I have a pretty broad view of presidential power to use military force abroad without congressional authorization. On that view, which is close to the past views of the Office of Legal Counsel, the planned use of military force in Syria is a constitutional stretch that will push presidential war unilateralism beyond where it has gone before. There are many reasons why it is a stretch even under OLC precedents. The main ones, as I alluded to a few days ago, are (1) neither U.S. persons nor property are at stake, and no plausible self-defense rationale exists; (2) the main non-self-defense U.S. interest that the Commander in Chief has invoked since the Korean War to justify unilateral uses of force – upholding the integrity of the U.N. Charter – appears (as Wells argued) to be disserved rather than served by a military strike in Syria; and (3) a Syria strike would push the legal envelope further even than Kosovo, the outer bound to date of presidential unilateralism, which at least implicated our most important security treaty organization commitments (NATO). (Note that the USG was, as Wells pointed out, never able to publicly articulate a legal rationale for Kosovo.

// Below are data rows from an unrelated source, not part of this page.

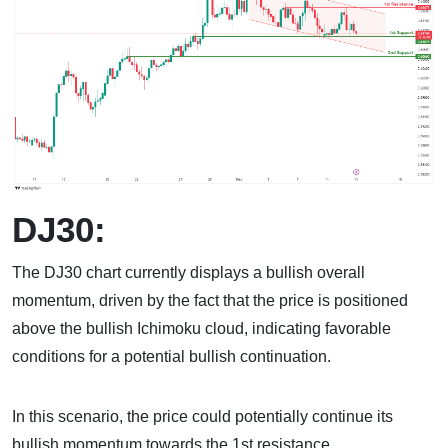
DJ30:
The DJ30 chart currently displays a bullish overall
momentum, driven by the fact that the price is positioned
above the bullish Ichimoku cloud, indicating favorable
conditions for a potential bullish continuation.
In this scenario, the price could potentially continue its
bullish momentum towards the 1st resistance.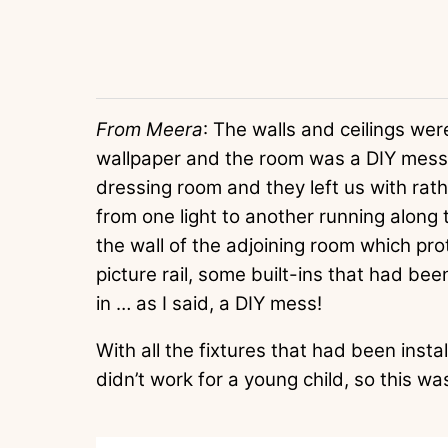
From Meera
: The walls and ceilings we
wallpaper and the room was a DIY mess.
dressing room and they left us with rath
from one light to another running along
the wall of the adjoining room which pro
picture rail, some built-ins that had be
in … as I said, a DIY mess!
With all the fixtures that had been inst
didn’t work for a young child, so this was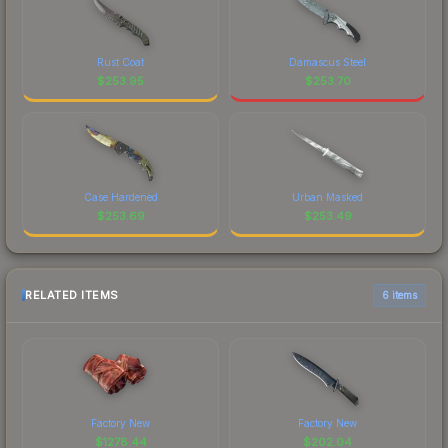
Rust Coat
Damascus Steel
$
253.95
$
253.70
Case Hardened
Urban Masked
$
253.69
$
253.49
RELATED ITEMS
6 items
Factory New
Factory New
$
1278.44
$
202.04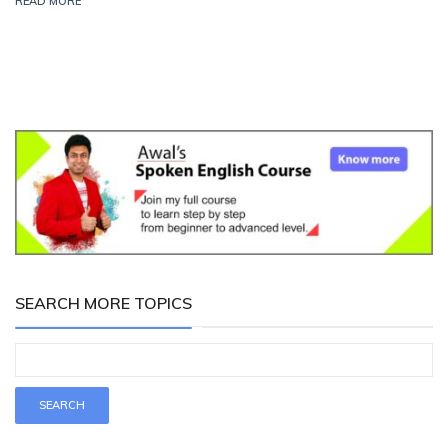
READ MORE
SEARCH MORE TOPICS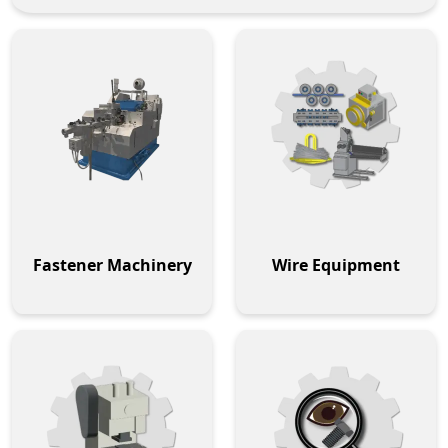
Fastener Machinery
Wire Equipment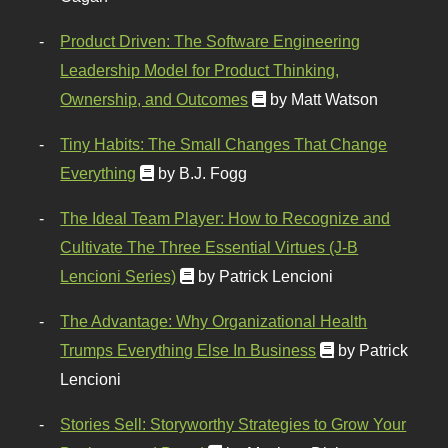
Product Driven: The Software Engineering
Leadership Model for Product Thinking,
Ownership, and Outcomes
by Matt Watson
Tiny Habits: The Small Changes That Change
Everything
by B.J. Fogg
The Ideal Team Player: How to Recognize and
Cultivate The Three Essential Virtues (J-B
Lencioni Series)
by Patrick Lencioni
The Advantage: Why Organizational Health
Trumps Everything Else In Business
by Patrick
Lencioni
Stories Sell: Storyworthy Strategies to Grow Your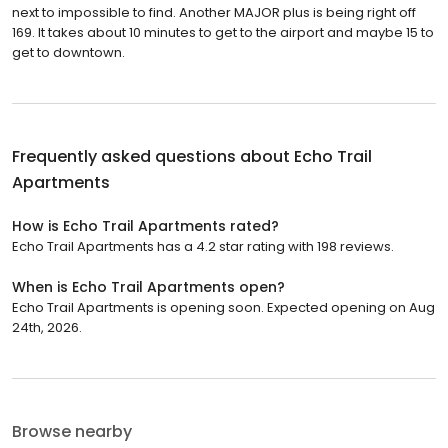
next to impossible to find. Another MAJOR plus is being right off
169. It takes about 10 minutes to get to the airport and maybe 15 to
get to downtown.
Frequently asked questions about
Echo Trail
Apartments
How is Echo Trail Apartments rated?
Echo Trail Apartments has a 4.2 star rating with 198 reviews.
When is Echo Trail Apartments open?
Echo Trail Apartments is opening soon. Expected opening on Aug
24th, 2026.
Browse nearby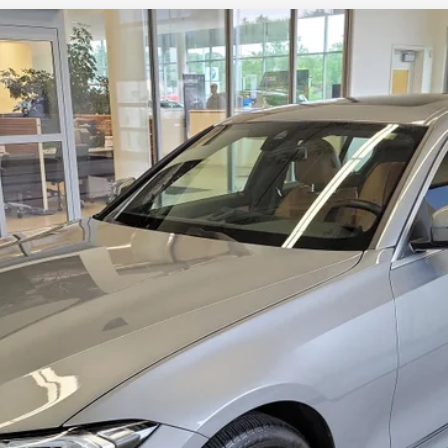
ive
48P
Model:
263X
Less
Check Availability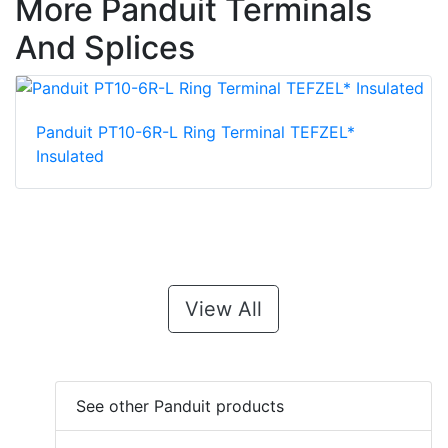
More Panduit Terminals
And Splices
Panduit PT10-6R-L Ring Terminal TEFZEL*
Insulated
View All
See other Panduit products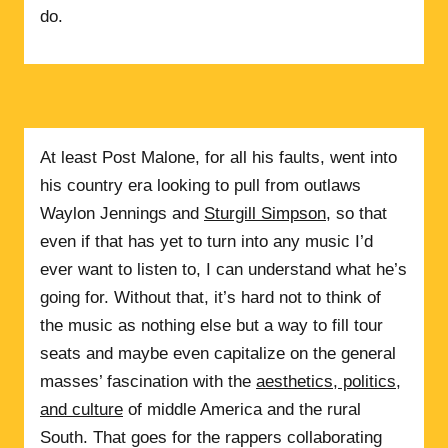
do.
At least Post Malone, for all his faults, went into
his country era looking to pull from outlaws
Waylon Jennings and
Sturgill Simpson
, so that
even if that has yet to turn into any music I’d
ever want to listen to, I can understand what he’s
going for. Without that, it’s hard not to think of
the music as nothing else but a way to fill tour
seats and maybe even capitalize on the general
masses’ fascination with the
aesthetics, politics,
and culture
of middle America and the rural
South. That goes for the rappers collaborating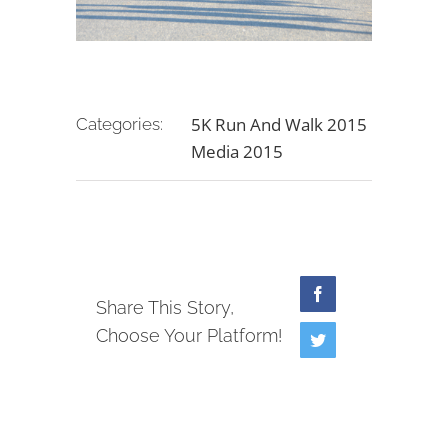
5K Run And Walk 2015
Categories:
Media 2015
Facebook
Share This Story,
Choose Your Platform!
Twitter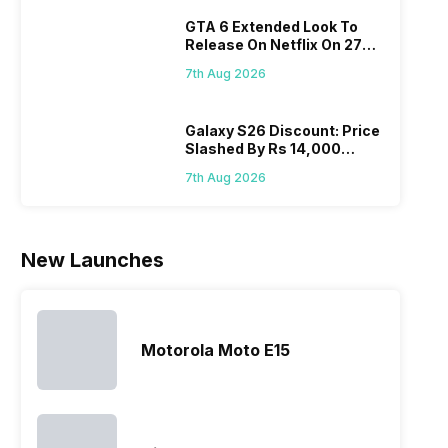
diffi
the brand in
models, it
the company
GTA 6 Extended Look To
keep
the Google
has
routinely
Release On Netflix On 27
all t
Nexus Series.
expanded
adds new
August! Why Should You
sma
However, the
its
members to
7th Aug 2026
Wait?
laun
series…
smartphone
almost every
Hen
portfolio to
other
multiple
smartphone
Galaxy S26 Discount: Price
Slashed By Rs 14,000
devices.
series it…
Before Freedom Sale
So, to get a
7th Aug 2026
deeper
look…
New Launches
Motorola Moto E15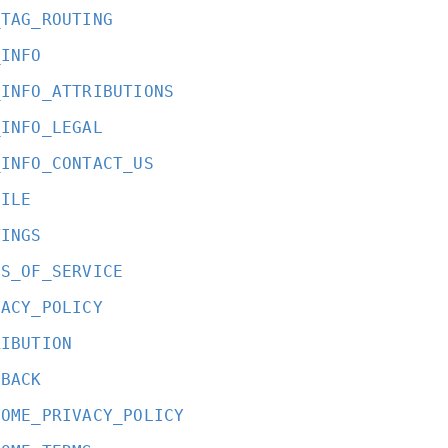
_TAG_ROUTING
_INFO
_INFO_ATTRIBUTIONS
_INFO_LEGAL
_INFO_CONTACT_US
FILE
TINGS
MS_OF_SERVICE
VACY_POLICY
RIBUTION
DBACK
COME_PRIVACY_POLICY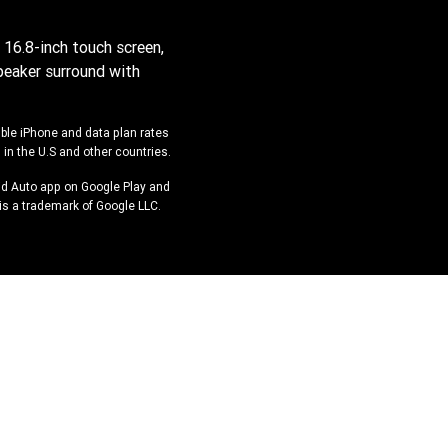
 16.8-inch touch screen,
peaker surround with
ible iPhone and data plan rates
 in the U.S and other countries.
oid Auto app on Google Play and
is a trademark of Google LLC.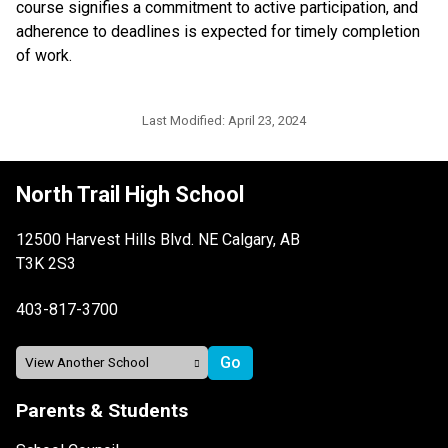
course signifies a commitment to active participation, and 
adherence to deadlines is expected for timely completion 
of work.
Last Modified:
April 23, 2024
North Trail High School
12500 Harvest Hills Blvd. NE Calgary, AB
T3K 2S3
403-817-3700
Parents & Students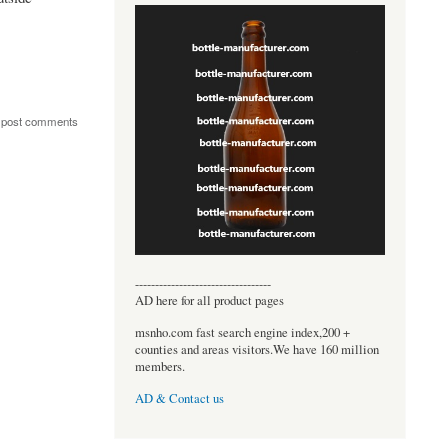
 post comments
----------------------------------
AD here for all product pages
msnho.com fast search engine index,200 +
counties and areas visitors.We have 160 million
members.
AD & Contact us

In our more legalistic age 14 years later, such silence likely won’t be possible, but it also won’t be possible to rely on Kosovo as a constitutional precedent without explaining why the invasion was lawful at the time.)
Thursday, August 29, 2013
From Jack Goldsmith: Why Doesn’t President Obama Seek Congressional Approval for Syria?
Goldsmith headed the Office of Legal Counsel in the W Bush Administration. He questions whether an intervention in Syria is justified, and whether the president has the power to act on his own. This will be useful for our future look in 2305 about the extent of presidential war powers.